### Entries taken from a collection
>>>

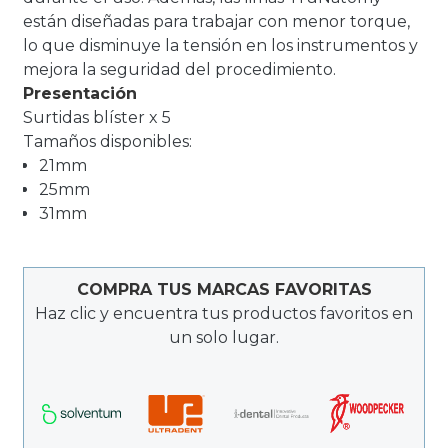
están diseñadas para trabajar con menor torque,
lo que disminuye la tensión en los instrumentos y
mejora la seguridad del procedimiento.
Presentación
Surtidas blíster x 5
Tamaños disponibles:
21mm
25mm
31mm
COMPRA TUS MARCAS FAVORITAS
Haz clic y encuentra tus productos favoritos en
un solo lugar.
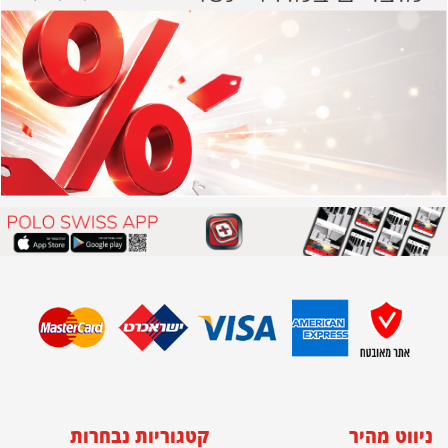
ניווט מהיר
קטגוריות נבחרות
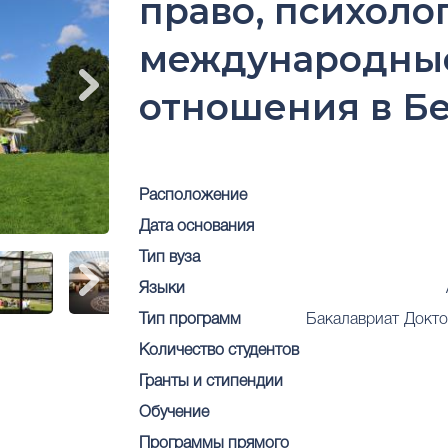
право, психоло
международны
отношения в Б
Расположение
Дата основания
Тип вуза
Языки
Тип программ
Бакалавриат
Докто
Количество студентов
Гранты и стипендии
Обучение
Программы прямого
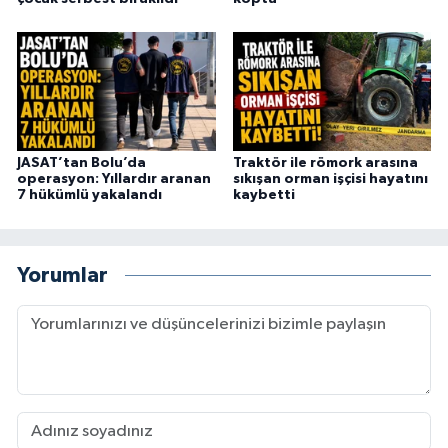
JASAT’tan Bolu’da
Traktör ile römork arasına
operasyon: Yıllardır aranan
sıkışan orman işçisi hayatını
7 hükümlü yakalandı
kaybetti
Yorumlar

<<<

### Exercise
Your answer should be every entry repeated exactly, minus the pictures.

### Expected answer
están diseñadas para trabajar con menor torque,
lo que disminuye la tensión en los instrumentos y
mejora la seguridad del procedimiento.
Presentación
Surtidas blíster x 5
Tamaños disponibles:
21mm
25mm
31mm
COMPRA TUS MARCAS FAVORITAS
Haz clic y encuentra tus productos favoritos en
un solo lugar.
ניווט מהיר
קטגוריות נבחרות
право, психоло
международны
отношения в Б
Расположение
Дата основания
Тип вуза
Языки
Тип программ
Бакалавриат
Докто
Количество студентов
Гранты и стипендии
Обучение
Программы прямого
JASAT’tan Bolu’da
Traktör ile römork arasına
operasyon: Yıllardır aranan
sıkışan orman işçisi hayatını
7 hükümlü yakalandı
kaybetti
Yorumlar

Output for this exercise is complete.